Textminig: An N-Gram model to predict the next word

Introduction

Basic goal for the project is to build a predictive model of English text. So if somebody types 2 words a model predicts the next word.

The prediction is based on a text dataset consisting of textfiles for blog postings, news and twitter messages. The data is originally from a corpus called HC Corpora.

Usual steps for natural language processing

  1. import texts into R
  2. combine and structure the texts to be able to access them in a uniform manner (creating a corpus)
  3. tidy up the text, including preprocessing to obtain a convenient representation for later analysis. This step might involve text reformatting (conversion to lower case, whitespace removal), normalization (stopword removal, stemming) and tokenziation (splitting lines of text into tokens
  4. transform the preprocessed text into a structured format.

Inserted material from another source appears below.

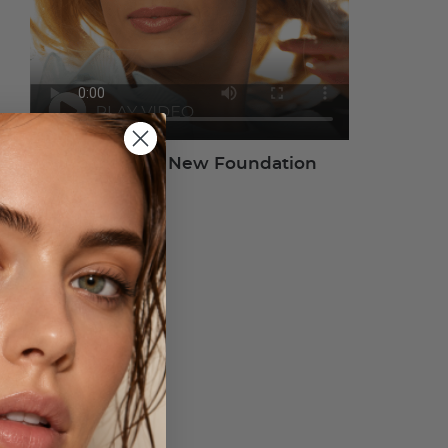
About Your New Foundation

This usually implies the creation of a so-called term-document matrix
  5. do whatever you have to do (sentiment, classification, prediction, etc)

Considerations

  1. What is the most appropriate text base for the prediction model? And how do I decide that? Is it wise to build one prediction model for a combined text body or is it better to split the prediction according to the type of text?

    Literature suggests that it enhances the prediction quality if different types of texts are mixed.

  2. Do I need the whole dataset or is a subset sufficient for a good enough model? Memory limitatios, runtime performance, accuracy of prediction and restricted development capacity should be considered.

    Literature suggests that the bigger the dataset, the better for the prediction model.

  3. How (much) do I tidy the text? Do I use stemming or whould this jeopardize the prediction? Same for stopword removal? On the other hand: the more clean the textbody, the more chances of an acceptable runtime? Remove numbers or convert them into text or leave them be?

    Used in the first trial:

    • tolower
    • remove numbers
    • remove profanity words
    • remove punctuation
    • remove white space

    Under consideration for the final trial:

    • remove special characters
    • remove punctuation except single quote and dash
    • convert nubmers to text or leave them as numbers 3-year-old will be a -year-old otherwise
    • remove stop words
    • stemming
    • remove sparse terms from DTM
  4. Do I remove sparse terms from the Document Term Matrix or do I treasure them for the most accurate prediction? Is a prediction on sparse terms worth something? The average lenth of an English word is 4.79 letters per word, and 80% are between 2 and 7 letters long (see reference). This gives me some confidence to restrict max word length to 20 when constructing a DTM. For the first trial I do not remove sparse terms.

  5. What are available packages which might be relevant for this analysis?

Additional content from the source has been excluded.